▶ **Task directions**
Find the lines of the listing that contain the string "votre", and return them.

▶ **Stored data**
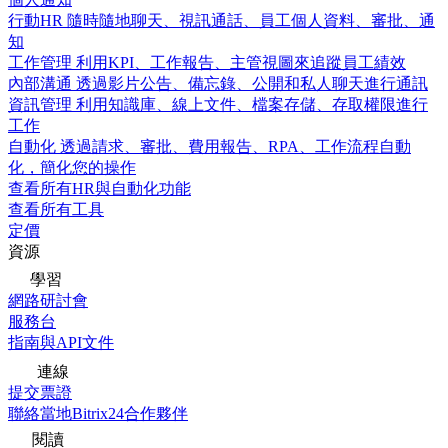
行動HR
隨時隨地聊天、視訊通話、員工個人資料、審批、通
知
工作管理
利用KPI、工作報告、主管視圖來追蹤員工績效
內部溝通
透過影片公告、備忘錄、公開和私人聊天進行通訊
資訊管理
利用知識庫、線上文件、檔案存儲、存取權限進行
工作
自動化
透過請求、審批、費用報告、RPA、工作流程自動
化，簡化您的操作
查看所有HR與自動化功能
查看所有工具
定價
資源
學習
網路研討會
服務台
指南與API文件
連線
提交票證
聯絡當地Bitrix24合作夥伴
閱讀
==
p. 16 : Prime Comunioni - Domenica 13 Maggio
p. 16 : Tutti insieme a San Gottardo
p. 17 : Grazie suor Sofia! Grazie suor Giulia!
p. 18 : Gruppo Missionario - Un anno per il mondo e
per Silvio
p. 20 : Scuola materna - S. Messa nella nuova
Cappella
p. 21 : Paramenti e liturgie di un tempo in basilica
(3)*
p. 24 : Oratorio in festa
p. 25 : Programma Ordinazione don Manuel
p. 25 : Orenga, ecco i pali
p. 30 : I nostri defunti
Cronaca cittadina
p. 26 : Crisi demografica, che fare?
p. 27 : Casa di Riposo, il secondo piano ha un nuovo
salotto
--
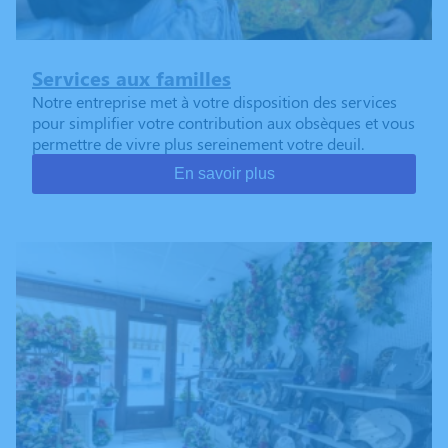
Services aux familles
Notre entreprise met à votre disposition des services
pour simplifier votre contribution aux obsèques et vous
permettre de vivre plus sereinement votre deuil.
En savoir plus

▶ **Written reply**
Notre entreprise met à votre disposition des services
pour simplifier votre contribution aux obsèques et vous
permettre de vivre plus sereinement votre deuil.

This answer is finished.